Inscribed By The Founder Of The NAACP
Ovington, Mary White. Portraits in Color. New York: Viking, 1927.
8vo.; gold and purple patterned boards, stamped in gilt; spine lightly discolored, extremities rubbed.
First edition: Blockson 3775. A landmark presentation copy, inscribed: For W.E.B. DuBois, from Mary White Ovington, October 10, 1927. The only ‘Portrait’ written with furious energy after saturating myself in your writing.

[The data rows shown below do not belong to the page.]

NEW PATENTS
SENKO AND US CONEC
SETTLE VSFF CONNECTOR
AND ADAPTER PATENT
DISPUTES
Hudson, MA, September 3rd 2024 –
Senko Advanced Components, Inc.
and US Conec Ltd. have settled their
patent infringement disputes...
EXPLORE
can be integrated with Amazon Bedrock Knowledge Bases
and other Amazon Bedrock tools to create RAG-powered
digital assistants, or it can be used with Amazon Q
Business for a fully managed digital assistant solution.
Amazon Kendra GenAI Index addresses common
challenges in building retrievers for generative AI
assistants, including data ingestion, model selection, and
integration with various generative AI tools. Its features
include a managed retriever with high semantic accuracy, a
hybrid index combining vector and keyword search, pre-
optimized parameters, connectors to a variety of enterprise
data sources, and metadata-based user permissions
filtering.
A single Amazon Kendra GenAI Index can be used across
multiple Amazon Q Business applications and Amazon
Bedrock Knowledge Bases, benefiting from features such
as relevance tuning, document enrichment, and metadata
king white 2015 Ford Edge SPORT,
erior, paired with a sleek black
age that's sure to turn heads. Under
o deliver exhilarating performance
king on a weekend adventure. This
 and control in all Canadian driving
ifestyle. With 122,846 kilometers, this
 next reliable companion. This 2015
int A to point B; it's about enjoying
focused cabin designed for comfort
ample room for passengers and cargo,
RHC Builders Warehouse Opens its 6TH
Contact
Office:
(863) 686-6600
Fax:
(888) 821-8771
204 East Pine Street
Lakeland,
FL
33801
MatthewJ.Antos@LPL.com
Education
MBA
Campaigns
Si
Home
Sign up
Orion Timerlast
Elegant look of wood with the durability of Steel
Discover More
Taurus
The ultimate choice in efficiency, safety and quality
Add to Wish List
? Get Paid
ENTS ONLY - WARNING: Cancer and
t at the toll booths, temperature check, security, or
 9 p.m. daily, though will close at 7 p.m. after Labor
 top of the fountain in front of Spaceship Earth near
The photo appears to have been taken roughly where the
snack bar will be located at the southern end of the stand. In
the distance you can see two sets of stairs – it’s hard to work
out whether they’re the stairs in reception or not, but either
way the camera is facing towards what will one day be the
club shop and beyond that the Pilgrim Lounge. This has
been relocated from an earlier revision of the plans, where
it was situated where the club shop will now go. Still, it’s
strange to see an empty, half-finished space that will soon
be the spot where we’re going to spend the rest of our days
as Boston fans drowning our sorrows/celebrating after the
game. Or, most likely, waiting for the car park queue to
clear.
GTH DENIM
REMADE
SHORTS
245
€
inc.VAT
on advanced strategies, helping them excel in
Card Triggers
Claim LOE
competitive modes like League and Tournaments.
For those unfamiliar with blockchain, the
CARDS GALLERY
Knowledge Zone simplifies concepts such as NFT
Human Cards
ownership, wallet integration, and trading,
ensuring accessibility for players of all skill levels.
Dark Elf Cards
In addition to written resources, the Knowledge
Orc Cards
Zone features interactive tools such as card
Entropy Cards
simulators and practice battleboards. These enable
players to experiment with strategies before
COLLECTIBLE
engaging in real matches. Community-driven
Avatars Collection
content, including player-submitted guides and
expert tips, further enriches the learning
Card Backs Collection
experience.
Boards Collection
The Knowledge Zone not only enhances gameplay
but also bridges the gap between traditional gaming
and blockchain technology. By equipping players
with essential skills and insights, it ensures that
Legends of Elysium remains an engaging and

Born in New York of abolitionist parents, Mary White Ovington—a white woman—dedicated her life to the social and political equality of black Americans and the elimination of racism. She is best known for her work with the NAACP, of which she was a primary founder in 1909. She served as the organization’s Executive Secretary in 1910-11; from 1919, Ovington served as Chairman of the NAACP Board of Directors. In addition to being a fine administrator, Ovington was an active fundraiser for the group: she was responsible for drawing to the fold a diverse group of philanthropic and political supporters, including Julius Rosenwald, Joel and Arthur Spingarn, Fanny Garrison Villard, Jane Addams, Ida Wells Barnett, Lillian Wald, and others (Black and White Sat Down Together: Reminiscences of an NAACP Founder, by Mary White Ovington, NY: The Feminist Press, 1995, 156).

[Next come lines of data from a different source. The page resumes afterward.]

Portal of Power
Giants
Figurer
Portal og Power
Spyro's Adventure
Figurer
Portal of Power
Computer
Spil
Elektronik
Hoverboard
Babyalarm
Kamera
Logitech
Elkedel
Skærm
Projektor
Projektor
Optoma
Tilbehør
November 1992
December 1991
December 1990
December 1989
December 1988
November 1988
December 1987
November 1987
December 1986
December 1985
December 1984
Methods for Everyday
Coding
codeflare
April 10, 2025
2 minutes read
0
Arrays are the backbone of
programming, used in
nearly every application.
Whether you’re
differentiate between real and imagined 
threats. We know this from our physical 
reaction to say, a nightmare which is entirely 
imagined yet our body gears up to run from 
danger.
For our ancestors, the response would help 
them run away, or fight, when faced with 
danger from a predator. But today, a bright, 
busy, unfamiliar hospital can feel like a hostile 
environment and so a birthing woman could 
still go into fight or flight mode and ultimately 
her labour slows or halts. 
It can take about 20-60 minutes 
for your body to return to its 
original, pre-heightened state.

Ovington’s friendship with W.E.B. DuBois began in 1903, when they met at a progressive lecture. The two became colleagues after 1910, when DuBois joined the NAACP as the Director of Publicity and Research; it was Ovington who came up with “The Crisis” as the working title for the NAACP’s cultural-literary magazine, which DuBois edited. Ovington’s Portraits in Color contains profiles of a score of black activists, including, predictably, DuBois. In a perhaps not entirely impartial review in The Crisis, DuBois commended Portraits in Color as “an honest and moving piece of work...with the deep sense of sympathy and understanding, the human and artistic touch.”
This copy, from DuBois’s library, bears his handwritten library number (“920”) on the spine and front pastedown; various sections of Chapter 7, on “W.E. Burghart DuBois,” have been lightly underscored in pencil, presumably by DuBois himself.